Metadata-Version: 2.4
Name: sourcecode
Version: 1.35.30
Summary: Persistent structural context and ultra-fast repeated analysis for AI coding agents
License-File: LICENSE
Keywords: agents,ai,codebase,context,developer-tools,llm
Classifier: Development Status :: 4 - Beta
Classifier: Environment :: Console
Classifier: Intended Audience :: Developers
Classifier: License :: OSI Approved :: Apache Software License
Classifier: Operating System :: OS Independent
Classifier: Programming Language :: Python :: 3
Classifier: Programming Language :: Python :: 3.9
Classifier: Programming Language :: Python :: 3.10
Classifier: Programming Language :: Python :: 3.11
Classifier: Programming Language :: Python :: 3.12
Classifier: Topic :: Software Development :: Libraries :: Python Modules
Classifier: Topic :: Utilities
Requires-Python: >=3.9
Requires-Dist: defusedxml>=0.7
Requires-Dist: mcp>=1.0.0
Requires-Dist: pathspec>=1.0
Requires-Dist: ruamel-yaml>=0.18
Requires-Dist: tomli>=2.0; python_version < '3.11'
Requires-Dist: typer>=0.24
Provides-Extra: ast
Requires-Dist: tree-sitter-javascript>=0.21; extra == 'ast'
Requires-Dist: tree-sitter-typescript>=0.21; extra == 'ast'
Requires-Dist: tree-sitter>=0.21; extra == 'ast'
Provides-Extra: dev
Requires-Dist: mcp>=1.0.0; extra == 'dev'
Requires-Dist: mypy>=1.10; extra == 'dev'
Requires-Dist: pytest>=8; extra == 'dev'
Requires-Dist: ruff>=0.15; extra == 'dev'
Provides-Extra: mcp
Requires-Dist: mcp>=1.0.0; extra == 'mcp'
Description-Content-Type: text/markdown

# sourcecode

**Persistent structural context and ultra-fast repeated analysis for AI coding agents.**

![Version](https://img.shields.io/badge/version-1.35.30-blue)
![Python](https://img.shields.io/badge/python-3.10%2B-green)

---

## The problem

Every time an AI coding agent starts a new session, it has to re-parse the repository from scratch. For a large Java or TypeScript monolith, that means 5–15 seconds per invocation. Multiply by dozens of agent turns per hour, and repo context acquisition becomes a real bottleneck — not just latency, but tokens, compute, and iteration velocity.

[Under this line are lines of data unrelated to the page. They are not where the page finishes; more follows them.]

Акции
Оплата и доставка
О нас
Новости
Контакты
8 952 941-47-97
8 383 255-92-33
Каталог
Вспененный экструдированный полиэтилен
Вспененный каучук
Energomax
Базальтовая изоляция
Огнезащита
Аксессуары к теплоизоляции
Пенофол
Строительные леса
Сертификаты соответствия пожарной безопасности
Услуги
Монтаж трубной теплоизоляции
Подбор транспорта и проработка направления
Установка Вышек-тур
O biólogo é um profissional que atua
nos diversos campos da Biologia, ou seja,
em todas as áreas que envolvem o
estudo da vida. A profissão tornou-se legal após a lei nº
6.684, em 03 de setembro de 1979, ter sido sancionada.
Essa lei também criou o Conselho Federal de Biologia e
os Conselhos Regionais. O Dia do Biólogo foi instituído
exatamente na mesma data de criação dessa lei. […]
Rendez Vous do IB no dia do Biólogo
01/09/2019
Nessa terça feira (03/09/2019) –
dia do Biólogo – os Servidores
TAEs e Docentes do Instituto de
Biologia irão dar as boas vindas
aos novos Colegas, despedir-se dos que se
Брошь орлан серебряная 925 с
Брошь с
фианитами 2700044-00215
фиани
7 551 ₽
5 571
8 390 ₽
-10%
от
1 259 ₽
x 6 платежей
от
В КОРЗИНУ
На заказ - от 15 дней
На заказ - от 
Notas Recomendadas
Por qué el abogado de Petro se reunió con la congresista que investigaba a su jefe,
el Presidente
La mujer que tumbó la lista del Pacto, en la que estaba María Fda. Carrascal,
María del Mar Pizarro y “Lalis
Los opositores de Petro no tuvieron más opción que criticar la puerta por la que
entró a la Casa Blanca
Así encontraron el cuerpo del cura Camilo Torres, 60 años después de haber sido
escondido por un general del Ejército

`sourcecode` solves this with a persistent structural cache keyed on file content hashes. After the first scan, every subsequent invocation returns pre-built context in milliseconds. The repo doesn't change? The cache doesn't expire.

**The cache is not a performance optimization. It is what makes sourcecode usable as infrastructure rather than a one-off tool.**

---

## Cache performance — measured on real repos

| Repo | Size | Cold scan | Cache hit | Speedup |
|------|------|-----------|-----------|---------|
| Keycloak | 7,885 Java files | 10.5s | 0.6s | **~17x** |
| BroadleafCommerce | 2,985 Java files | 2.7s | 0.3s | **~9x** |

Cache keyed on content hashes — invalidated only when source changes. On repeated agent sessions against the same codebase, nearly every invocation is a cache hit.

**Token output (measured):**

| Mode | BroadleafCommerce | Keycloak |
|------|------------------|---------|
| `--compact` | ~2,900 | ~4,000 |
| `--agent` | ~4,800 | ~5,500 |
| `onboard` | ~2,600 | n/a |
| `fix-bug` (trimmed) | ~27,000 | ~4,600 |

---

## What changes at 0.3s vs 2.7s

At 2.7s per call, you use sourcecode to occasionally inspect a repo.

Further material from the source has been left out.